Твоя уверенность в собственной победе меня удивляет.

      Ты ни капли не сомневаешься ни в одном своем своем плане. Твоим успехам я по-белому завидую. Не дрожащей рукой, все так же уверенно распаляя огонь в сердцах своих солдат, ты отправишь их на верную смерть—в сторону России. Тебе кажется это легкой мишенью, ты твердо настоишь что уже до прихода новой зимы вы будете пировать в Москве.       Но спустя указанный срок что же мы видим? Ты злишься и бесишься от одного только осознания, что твой гениальный план послан к черту, ведь, оказалось, что в основе того прута заложена несгибаемая сталь. Эта зима стала отправной точкой твоих бесконечных промахов. Ясность взгляда стала пропадать, ты становишься вялым параноиком…       С этого момента все те милые улыбки погаснут, теперь люди не будут только слушать тебя. Не ослепить их больше блеском немецкого оружия. Они перестанут верить каждому твоему слову, теперь в них проснется сознание, они начнут понимать что происходит. Ты стал для них большим сомнением.       Этой зимой, ты старательно стараешься не высовываться на улицу. Ты никогда не отличался любовью к морозу, а в сорок первом буквально его возненавидел.Твой энтузиазм стал потухать, ты стал потухать. А мне начало казаться, что я оказался лишним свидетелем чего-то неправильного. Неправильным стал казаться мир, закручиваемый вокруг тебя.       Сомневаться в правильности твоих решений, начинаю уже я… Но я все еще люблю тебя, уже дурной любовью. Той которой не должно быть.

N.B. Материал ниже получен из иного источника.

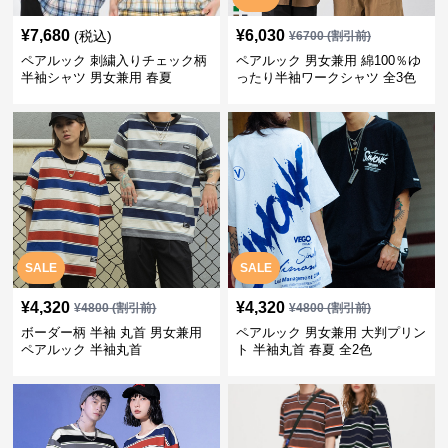
¥
7,680
¥
6,030
(税込)
¥
6700
(割引前)
ペアルック 刺繍入りチェック柄
ペアルック 男女兼用 綿100％ゆ
半袖シャツ 男女兼用 春夏
ったり半袖ワークシャツ 全3色
SALE
SALE
¥
4,320
¥
4,320
¥
4800
(割引前)
¥
4800
(割引前)
ボーダー柄 半袖 丸首 男女兼用
ペアルック 男女兼用 大判プリン
ペアルック 半袖丸首
ト 半袖丸首 春夏 全2色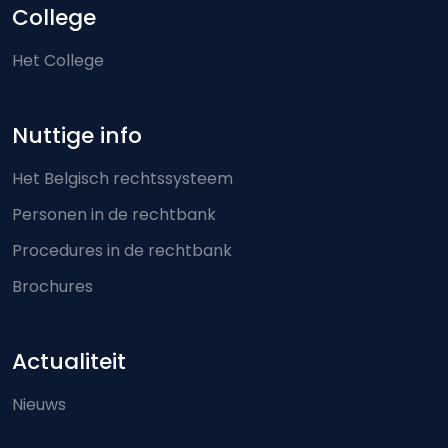
College
Het College
Nuttige info
Het Belgisch rechtssysteem
Personen in de rechtbank
Procedures in de rechtbank
Brochures
Actualiteit
Nieuws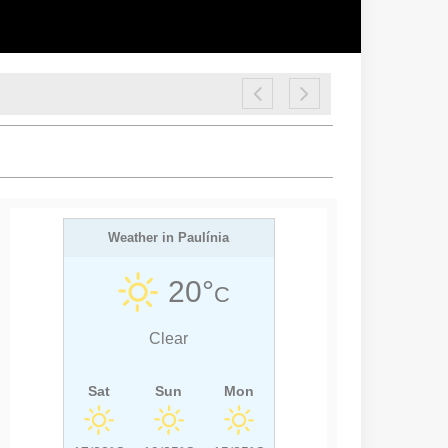
Weather in Paulínia
20°
C
Clear
Sat
Sun
Mon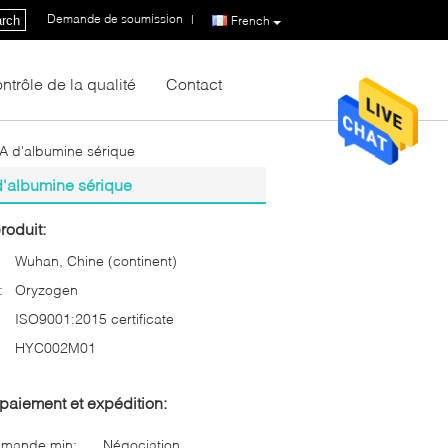
Demande de soumission
|
rch
French
ntrôle de la qualité
Contact
A d'albumine sérique
'albumine sérique
roduit:
Wuhan, Chine (continent)
:
Oryzogen
ISO9001:2015 certificate
HYC002M01
paiement et expédition:
mmande min:
Négociation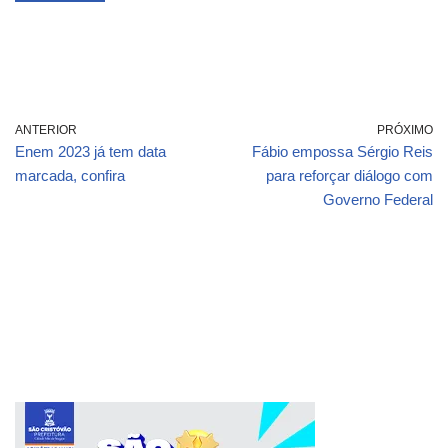
ANTERIOR
PRÓXIMO
Enem 2023 já tem data
Fábio empossa Sérgio Reis
marcada, confira
para reforçar diálogo com
Governo Federal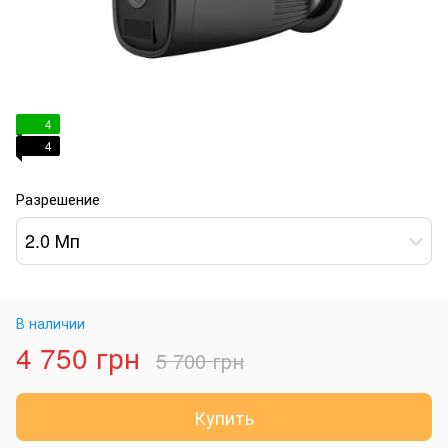
4
4
Разрешение
2.0 Мп
В наличии
4 750 грн
5 700 грн
Купить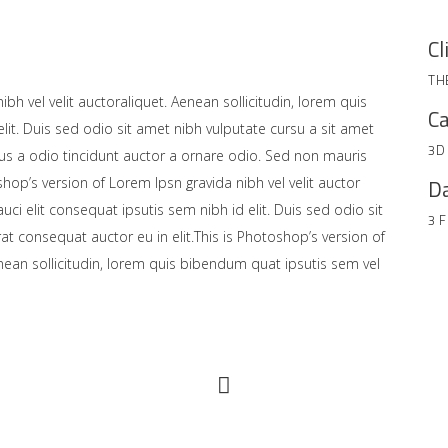
Cl
TH
bh vel velit auctoraliquet. Aenean sollicitudin, lorem quis
Ca
lit. Duis sed odio sit amet nibh vulputate cursu a sit amet
3D
us a odio tincidunt auctor a ornare odio. Sed non mauris
shop’s version of Lorem Ipsn gravida nibh vel velit auctor
Da
uci elit consequat ipsutis sem nibh id elit. Duis sed odio sit
3 
at consequat auctor eu in elit.This is Photoshop’s version of
enean sollicitudin, lorem quis bibendum quat ipsutis sem vel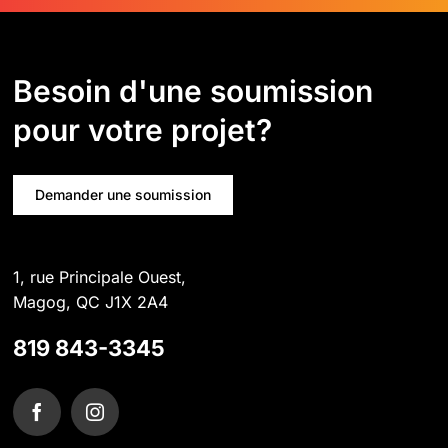
Besoin d'une soumission
pour votre projet?
Demander une soumission
1, rue Principale Ouest,
Magog, QC J1X 2A4
819 843-3345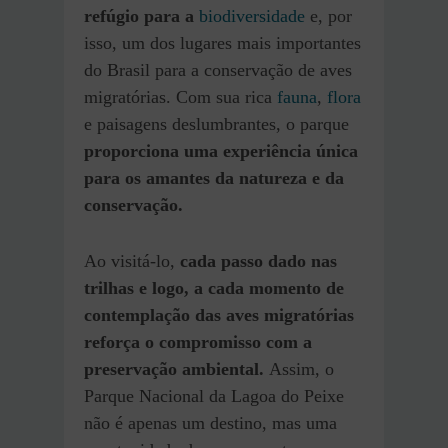
refúgio para a
biodiversidade
e, por
isso, um dos lugares mais importantes
do Brasil para a conservação de aves
migratórias. Com sua rica
fauna
,
flora
e paisagens deslumbrantes, o parque
proporciona uma experiência única
para os amantes da natureza e da
conservação.
Ao visitá-lo,
cada passo dado nas
trilhas e logo, a cada momento de
contemplação das aves migratórias
reforça o compromisso com a
preservação ambiental.
Assim, o
Parque Nacional da Lagoa do Peixe
não é apenas um destino, mas uma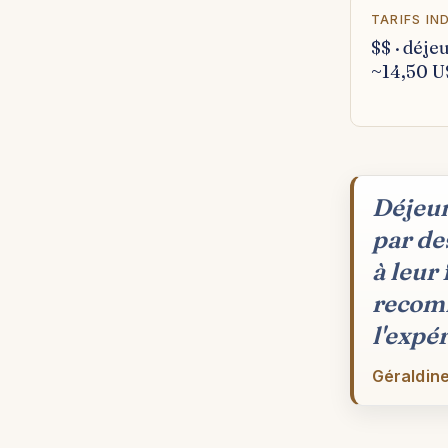
TARIFS IN
$$ · déje
~14,50 
Déjeun
par de
à leur
recomm
l'expé
Géraldine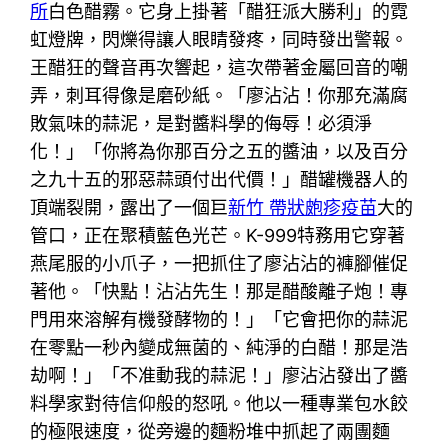
所
白色醋霧。它身上掛著「醋狂派大勝利」的霓
虹燈牌，閃爍得讓人眼睛發疼，同時發出警報。
王醋狂的聲音再次響起，這次帶著金屬回音的嘲
弄，刺耳得像是磨砂紙。「廖沾沾！你那充滿腐
敗氣味的蒜泥，是對醬料學的侮辱！必須淨
化！」「你將為你那百分之五的醬油，以及百分
之九十五的邪惡蒜頭付出代價！」醋罐機器人的
頂端裂開，露出了一個巨
新竹 帶狀皰疹疫苗
大的
管口，正在聚積藍色光芒。K-999特務用它穿著
燕尾服的小爪子，一把抓住了廖沾沾的褲腳催促
著他。「快點！沾沾先生！那是醋酸離子炮！專
門用來溶解有機發酵物的！」「它會把你的蒜泥
在零點一秒內變成無菌的、純淨的白醋！那是浩
劫啊！」「不准動我的蒜泥！」廖沾沾發出了醬
料學家對待信仰般的怒吼。他以一種專業包水餃
的極限速度，從旁邊的麵粉堆中抓起了兩團麵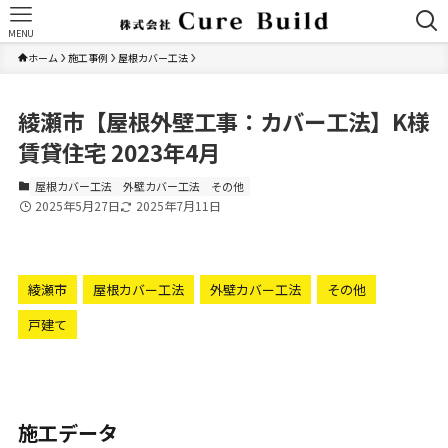
MENU
ホーム
施工事例
屋根カバー工法
綾瀬市【屋根外壁工事：カバー工法】K様
賃貸住宅 2023年4月
屋根カバー工法
外壁カバー工法
その他
2025年5月27日
2025年7月11日
綾瀬市
屋根カバー工法
外壁カバー工法
その他
戸建て
施工データ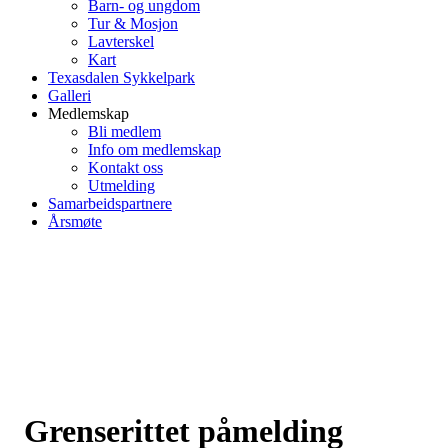
Barn- og ungdom
Tur & Mosjon
Lavterskel
Kart
Texasdalen Sykkelpark
Galleri
Medlemskap
Bli medlem
Info om medlemskap
Kontakt oss
Utmelding
Samarbeidspartnere
Årsmøte
Grenserittet påmelding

Мне нравилось владеть тобой.

      Владеть таким черствым и неприступным тобой, это высшая награда.       Я больше не мог держать это все в себе, каялся перед тобой в душевных муках, и ты принял это, как мне сперва казалось, из жалости. Но чуть позже я понял что это не совместимое с тобой понятие. Я проклинал себя за свою неправильную любовь, и проклинаю и по сей час. Не могу до конца с этим смириться. Но как водится, к всему рано или поздно привыкаешь, и с привыканием это стало приятным…       Мне льстит мысль, что ты расслабляешься, когда мы остаемся один на один. Тебе нужен отдых от этого всего.       Такие моменты уединения стали большой редкостью, и я ценю их теперь еще больше. Ценю за осознания того, что ты для меня значишь на самом деле; Ценю, за то, что могу отбросить свои сомнения, лишь в эти моменты. Ты всегда показываешь мне все то, что я в тебе люблю. Люблю этот холодный снег, заложенный в твоей основе. Люблю тебя. Любил твои аккуратные черты лица, светлые волосы, серые глаза, которые теплы лишь при взгляде на меня. Люблю каждую клеточку твоего тела. Любил твою улыбку, твой чистый разум, решительность, силу, отвагу, стремление и хладнокровность. У тебя есть лишь один ужасный недостаток—ты перестал слушать других.       В одну из ночей, я горячо шептал тебе на ухо, клялся, что буду рядом всегда. Я был уверен что это обещание я точно сдержу.       Ты всегда так покорен мне в эти моменты, что порой я даже не узнаю в тебе того холодного нациста, которого заботит лишь его идеал… Никогда не думал, что твои руки могут быть такими ласковыми, а губы столь сладкими и нежными. Ты всегда аккуратен, педантичен, я бы даже сказал. И с новым твоим движением, с тихим стоном, срывающимся с твоих уст, каждый раз, когда я буквально чувствую удары твоего сердечка, мне все больше и больше хочется быть рядом с тобой. Мне все больше и больше хочется поддаваться этому обману, которым ты так старательно тянешь меня за собой, все больше погружаться в эту неправильность. Ты был тем, за кем я бы пошел не сомневаясь. Я любил тебя и за это.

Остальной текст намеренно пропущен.